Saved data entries
= = = = = = =

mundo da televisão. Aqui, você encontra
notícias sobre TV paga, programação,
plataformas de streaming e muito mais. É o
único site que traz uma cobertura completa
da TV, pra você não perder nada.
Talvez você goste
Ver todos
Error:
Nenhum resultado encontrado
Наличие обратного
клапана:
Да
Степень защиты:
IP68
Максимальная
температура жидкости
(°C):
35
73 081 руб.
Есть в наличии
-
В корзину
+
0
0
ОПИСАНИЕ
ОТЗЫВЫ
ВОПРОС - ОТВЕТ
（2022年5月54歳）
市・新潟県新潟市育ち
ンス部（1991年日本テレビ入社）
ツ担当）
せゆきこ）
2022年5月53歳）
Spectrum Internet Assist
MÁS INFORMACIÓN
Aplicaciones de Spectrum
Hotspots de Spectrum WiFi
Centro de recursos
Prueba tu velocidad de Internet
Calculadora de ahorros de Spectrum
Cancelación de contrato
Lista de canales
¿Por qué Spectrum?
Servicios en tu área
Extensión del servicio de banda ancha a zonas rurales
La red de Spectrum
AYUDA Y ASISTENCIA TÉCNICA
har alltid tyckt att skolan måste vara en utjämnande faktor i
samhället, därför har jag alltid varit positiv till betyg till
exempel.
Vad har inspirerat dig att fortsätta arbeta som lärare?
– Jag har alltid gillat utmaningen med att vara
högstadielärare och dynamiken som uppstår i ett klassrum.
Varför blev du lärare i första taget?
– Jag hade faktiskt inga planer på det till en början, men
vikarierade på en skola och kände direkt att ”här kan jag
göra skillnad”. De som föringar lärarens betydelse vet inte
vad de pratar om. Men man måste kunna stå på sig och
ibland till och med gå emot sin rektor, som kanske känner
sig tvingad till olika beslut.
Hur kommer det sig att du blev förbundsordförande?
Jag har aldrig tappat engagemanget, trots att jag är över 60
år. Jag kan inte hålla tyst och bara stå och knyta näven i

= = = = = = =

> _Required work_
Please print exactly the lines from the one containing "Hur kommer det" through the last line of the records, both included, and nothing else.

> _Answer section_
Hur kommer det sig att du blev förbundsordförande?
Jag har aldrig tappat engagemanget, trots att jag är över 60
år. Jag kan inte hålla tyst och bara stå och knyta näven i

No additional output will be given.